*THE PROBLEM*
Find the word "Viser" in the data, then copy each line where it is found.
BEGIN GIVEN DATA
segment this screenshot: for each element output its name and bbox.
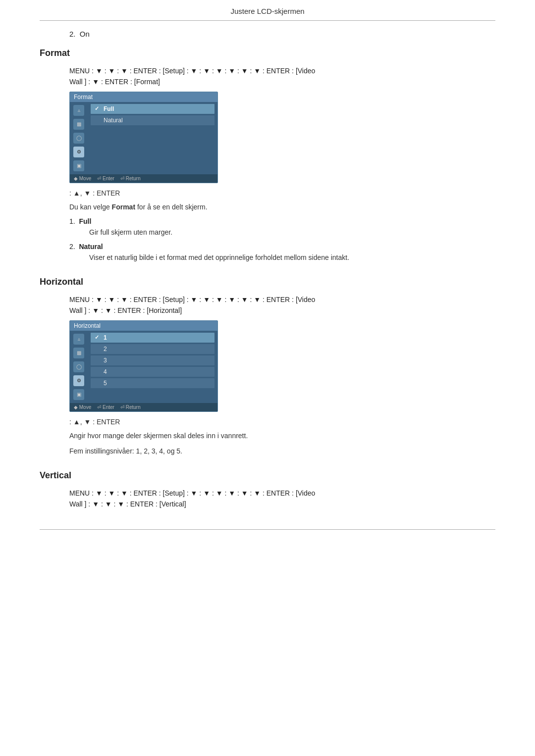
horizontal-items-list: ✓1 2 3 4 5 (88, 331, 217, 403)
format-item-natural: Natural (91, 115, 214, 125)
horizontal-menu-title: Horizontal (70, 321, 217, 331)
horizontal-instructions: : ▲, ▼ : ENTER (69, 418, 495, 426)
format-menu-icons: ▵ ▩ ◯ ⚙ ▣ (70, 102, 88, 174)
vertical-menu-path: MENU : ▼ : ▼ : ▼ : ENTER : [Setup] : ▼ :… (69, 488, 495, 510)
horizontal-description2: Fem instillingsnivåer: 1, 2, 3, 4, og 5. (69, 446, 495, 456)
format-bottom-bar: ◆ Move ⏎ Enter ⏎ Return (70, 174, 217, 183)
horizontal-section: Horizontal MENU : ▼ : ▼ : ▼ : ENTER : [S… (40, 277, 495, 456)
h-item-5: 5 (91, 378, 214, 388)
icon-4-active: ⚙ (73, 147, 84, 157)
vertical-section: Vertical MENU : ▼ : ▼ : ▼ : ENTER : [Set… (40, 470, 495, 510)
h-icon-1: ▵ (73, 334, 84, 345)
horizontal-description1: Angir hvor mange deler skjermen skal del… (69, 431, 495, 441)
full-desc: Gir full skjerm uten marger. (89, 227, 495, 238)
natural-number: 2. Natural (69, 243, 495, 251)
format-menu-path: MENU : ▼ : ▼ : ▼ : ENTER : [Setup] : ▼ :… (69, 65, 495, 88)
format-section: Format MENU : ▼ : ▼ : ▼ : ENTER : [Setup… (40, 48, 495, 263)
horizontal-menu-icons: ▵ ▩ ◯ ⚙ ▣ (70, 331, 88, 403)
horizontal-bottom-bar: ◆ Move ⏎ Enter ⏎ Return (70, 403, 217, 411)
h-icon-2: ▩ (73, 348, 84, 358)
vertical-heading: Vertical (40, 470, 495, 481)
format-sub-item-full: 1. Full Gir full skjerm uten marger. (69, 217, 495, 238)
h-item-1: ✓1 (91, 333, 214, 343)
h-icon-4-active: ⚙ (73, 375, 84, 386)
format-instructions: : ▲, ▼ : ENTER (69, 189, 495, 197)
page-title: Justere LCD-skjermen (40, 0, 495, 20)
icon-3: ◯ (73, 133, 84, 144)
icon-1: ▵ (73, 105, 84, 116)
horizontal-menu-path: MENU : ▼ : ▼ : ▼ : ENTER : [Setup] : ▼ :… (69, 294, 495, 316)
horizontal-menu-screenshot: Horizontal ▵ ▩ ◯ ⚙ ▣ ✓1 2 (69, 320, 218, 412)
format-sub-item-natural: 2. Natural Viser et naturlig bilde i et … (69, 243, 495, 263)
format-items-list: ✓Full Natural (88, 102, 217, 174)
h-item-2: 2 (91, 344, 214, 354)
format-menu-screenshot: Format ▵ ▩ ◯ ⚙ ▣ ✓Full Natural (69, 92, 218, 183)
h-item-4: 4 (91, 367, 214, 377)
natural-desc: Viser et naturlig bilde i et format med … (89, 252, 495, 263)
format-item-full: ✓Full (91, 104, 214, 114)
format-heading: Format (40, 48, 495, 58)
format-description: Du kan velge Format for å se en delt skj… (69, 202, 495, 212)
horizontal-heading: Horizontal (40, 277, 495, 287)
format-menu-title: Format (70, 92, 217, 102)
item-on: 2. On (69, 30, 495, 38)
h-icon-5: ▣ (73, 389, 84, 400)
icon-5: ▣ (73, 160, 84, 171)
h-icon-3: ◯ (73, 361, 84, 372)
h-item-3: 3 (91, 355, 214, 365)
icon-2: ▩ (73, 119, 84, 130)
full-number: 1. Full (69, 217, 495, 225)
END GIVEN DATA
*REPLY TO THE EXERCISE*
format-sub-item-natural: 2. Natural Viser et naturlig bilde i et … (69, 243, 495, 263)
natural-desc: Viser et naturlig bilde i et format med … (89, 252, 495, 263)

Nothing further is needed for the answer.